ASSIGNED TASK » The lines in the listing below are to be given again exactly, starting at the line holding "Skill Matrix & Training" and ending at the line holding "Peugeot RCZ". Do not include pictures.

[DATASET CONTENT]

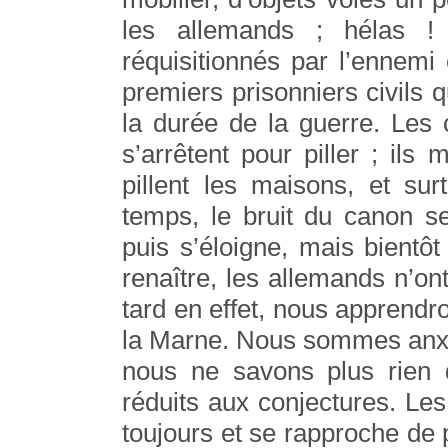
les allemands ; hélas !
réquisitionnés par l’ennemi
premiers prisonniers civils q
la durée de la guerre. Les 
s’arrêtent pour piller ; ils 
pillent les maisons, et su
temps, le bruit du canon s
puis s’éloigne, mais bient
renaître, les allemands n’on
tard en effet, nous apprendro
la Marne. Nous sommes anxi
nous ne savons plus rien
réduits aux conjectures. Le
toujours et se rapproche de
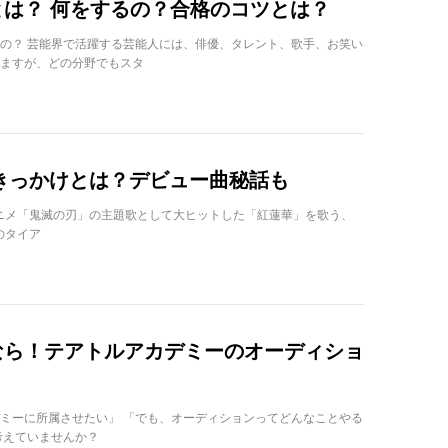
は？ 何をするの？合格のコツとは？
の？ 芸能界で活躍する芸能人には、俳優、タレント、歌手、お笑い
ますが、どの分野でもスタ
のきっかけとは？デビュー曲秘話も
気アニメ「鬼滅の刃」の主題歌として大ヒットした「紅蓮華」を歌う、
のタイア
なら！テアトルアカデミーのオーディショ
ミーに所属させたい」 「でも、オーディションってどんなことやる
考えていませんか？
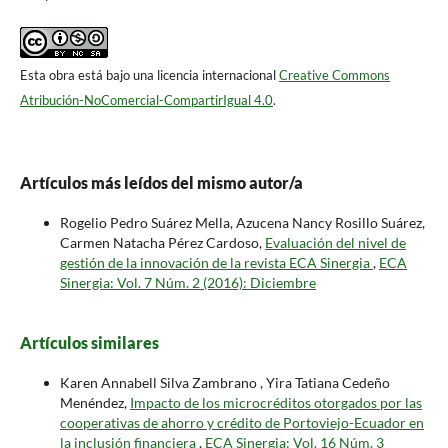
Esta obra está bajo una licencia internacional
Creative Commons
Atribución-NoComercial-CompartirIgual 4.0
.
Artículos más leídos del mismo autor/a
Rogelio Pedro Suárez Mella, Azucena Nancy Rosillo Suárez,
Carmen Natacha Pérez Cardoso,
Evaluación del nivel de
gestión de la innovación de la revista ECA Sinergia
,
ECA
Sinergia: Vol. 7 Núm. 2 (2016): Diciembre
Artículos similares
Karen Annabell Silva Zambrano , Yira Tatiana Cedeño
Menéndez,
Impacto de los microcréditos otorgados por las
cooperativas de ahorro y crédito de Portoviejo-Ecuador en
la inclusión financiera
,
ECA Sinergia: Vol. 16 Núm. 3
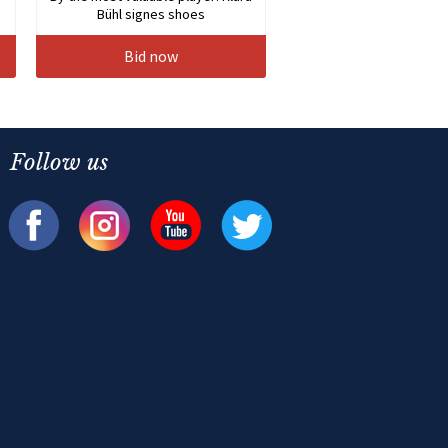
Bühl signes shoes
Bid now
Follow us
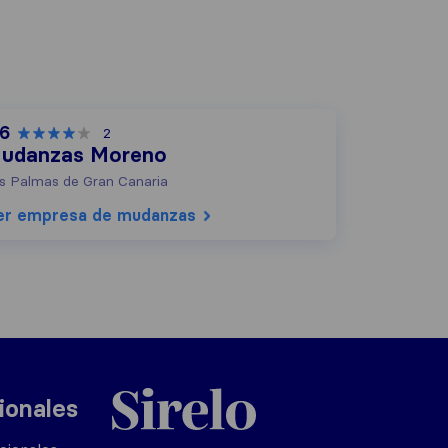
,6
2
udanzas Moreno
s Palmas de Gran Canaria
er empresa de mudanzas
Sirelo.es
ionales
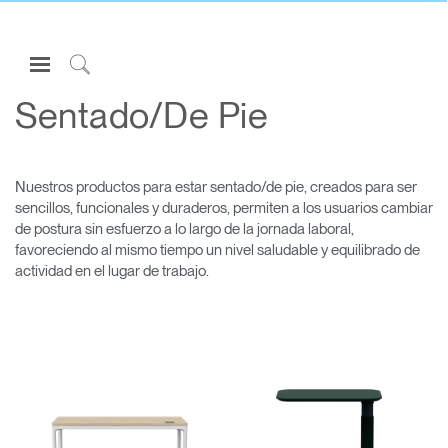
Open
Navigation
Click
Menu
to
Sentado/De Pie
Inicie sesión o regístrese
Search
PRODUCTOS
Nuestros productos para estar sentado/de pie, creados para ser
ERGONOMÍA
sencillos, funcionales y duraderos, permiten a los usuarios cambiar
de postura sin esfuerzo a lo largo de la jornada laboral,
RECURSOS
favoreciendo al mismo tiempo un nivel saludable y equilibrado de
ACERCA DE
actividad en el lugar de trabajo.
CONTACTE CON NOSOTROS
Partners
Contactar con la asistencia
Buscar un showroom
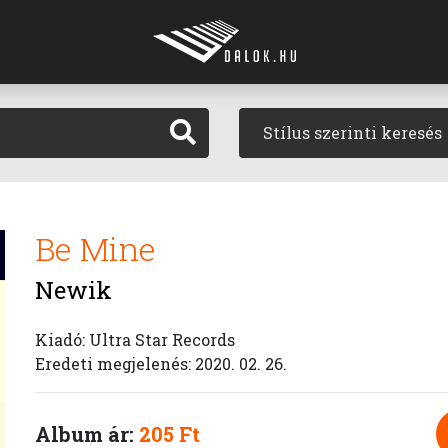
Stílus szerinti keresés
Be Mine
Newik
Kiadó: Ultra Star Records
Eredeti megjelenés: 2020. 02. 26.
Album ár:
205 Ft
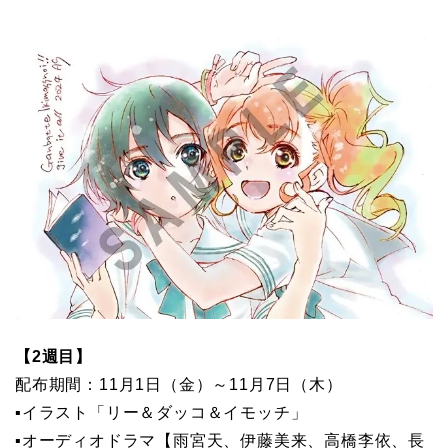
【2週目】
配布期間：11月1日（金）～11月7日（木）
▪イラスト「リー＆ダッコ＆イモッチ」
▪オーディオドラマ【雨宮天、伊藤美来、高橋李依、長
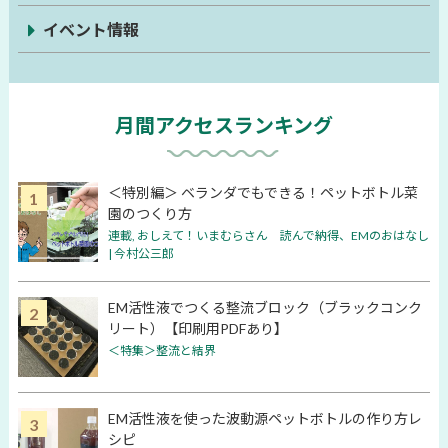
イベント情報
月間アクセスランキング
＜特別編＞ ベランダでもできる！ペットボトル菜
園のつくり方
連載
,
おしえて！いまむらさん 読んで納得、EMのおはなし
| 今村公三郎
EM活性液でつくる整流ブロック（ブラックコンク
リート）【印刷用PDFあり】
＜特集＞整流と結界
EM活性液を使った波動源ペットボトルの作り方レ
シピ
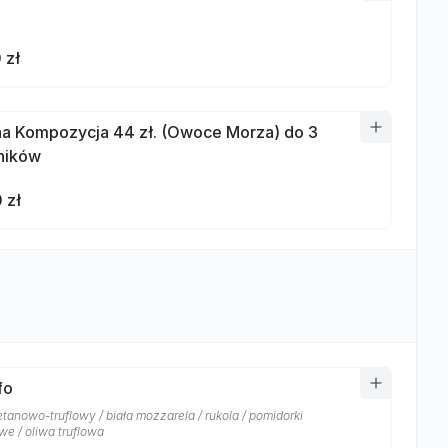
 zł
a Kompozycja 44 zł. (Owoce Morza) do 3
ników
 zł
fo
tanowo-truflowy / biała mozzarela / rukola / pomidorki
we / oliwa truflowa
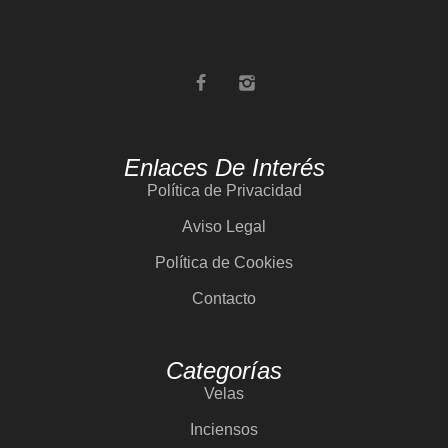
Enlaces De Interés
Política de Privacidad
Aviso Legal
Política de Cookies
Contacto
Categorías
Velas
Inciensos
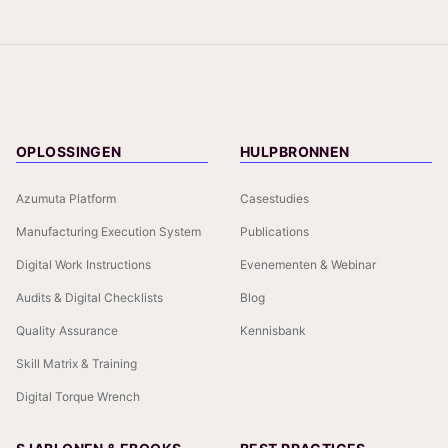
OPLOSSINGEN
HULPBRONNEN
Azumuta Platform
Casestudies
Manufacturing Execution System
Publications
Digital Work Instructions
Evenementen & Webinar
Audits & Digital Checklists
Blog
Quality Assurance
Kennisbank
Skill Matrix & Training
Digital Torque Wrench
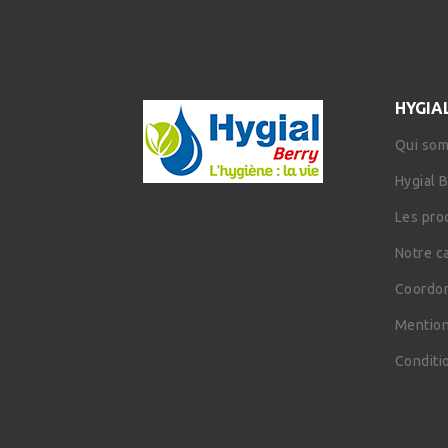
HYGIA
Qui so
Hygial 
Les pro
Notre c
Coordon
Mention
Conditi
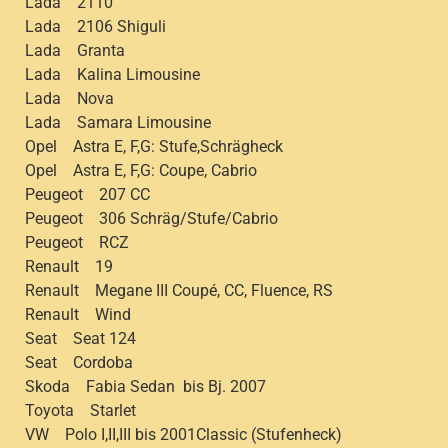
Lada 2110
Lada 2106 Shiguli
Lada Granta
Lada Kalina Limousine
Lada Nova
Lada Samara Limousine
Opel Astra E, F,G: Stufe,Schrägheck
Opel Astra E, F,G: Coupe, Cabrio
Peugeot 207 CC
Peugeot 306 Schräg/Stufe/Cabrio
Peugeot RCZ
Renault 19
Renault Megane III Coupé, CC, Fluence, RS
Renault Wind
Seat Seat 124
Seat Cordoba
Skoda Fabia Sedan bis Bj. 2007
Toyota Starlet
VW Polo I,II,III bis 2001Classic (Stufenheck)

[/DATASET CONTENT]
[DATASET CONTENT]

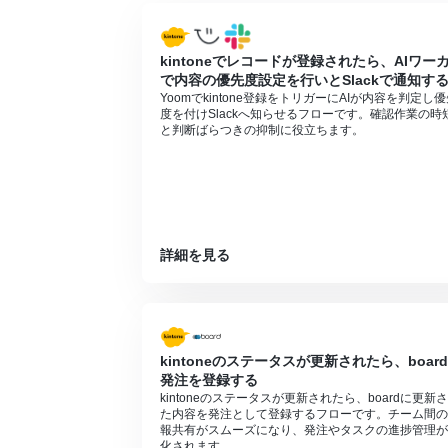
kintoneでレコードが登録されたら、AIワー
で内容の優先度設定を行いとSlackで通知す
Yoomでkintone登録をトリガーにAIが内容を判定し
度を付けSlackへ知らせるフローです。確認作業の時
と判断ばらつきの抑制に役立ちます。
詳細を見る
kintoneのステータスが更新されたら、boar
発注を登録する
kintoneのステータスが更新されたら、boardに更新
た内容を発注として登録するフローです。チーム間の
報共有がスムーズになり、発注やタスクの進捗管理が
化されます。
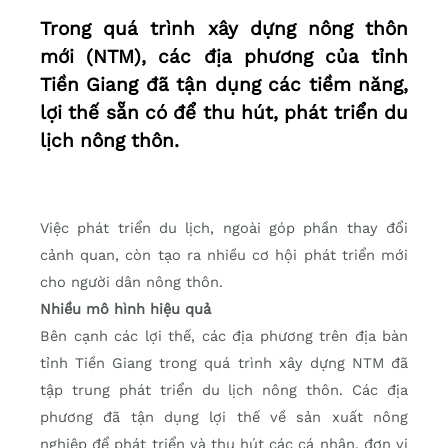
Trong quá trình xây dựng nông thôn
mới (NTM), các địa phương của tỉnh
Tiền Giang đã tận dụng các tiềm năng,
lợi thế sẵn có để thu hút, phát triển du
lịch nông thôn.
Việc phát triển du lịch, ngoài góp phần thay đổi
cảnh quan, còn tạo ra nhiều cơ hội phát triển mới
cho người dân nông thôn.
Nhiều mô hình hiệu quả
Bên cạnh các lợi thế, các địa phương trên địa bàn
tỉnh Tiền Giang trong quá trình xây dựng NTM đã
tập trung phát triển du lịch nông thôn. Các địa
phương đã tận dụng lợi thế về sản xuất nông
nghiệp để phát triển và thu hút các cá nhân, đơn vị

[/DATASET CONTENT]

WRITTEN REPLY »
Skill Matrix & Training
Digital Torque Wrench
HYGIA
Qui so
Hygial 
Les pro
Notre c
Coordon
Mention
Conditi
Lada 2110
Lada 2106 Shiguli
Lada Granta
Lada Kalina Limousine
Lada Nova
Lada Samara Limousine
Opel Astra E, F,G: Stufe,Schrägheck
Opel Astra E, F,G: Coupe, Cabrio
Peugeot 207 CC
Peugeot 306 Schräg/Stufe/Cabrio
Peugeot RCZ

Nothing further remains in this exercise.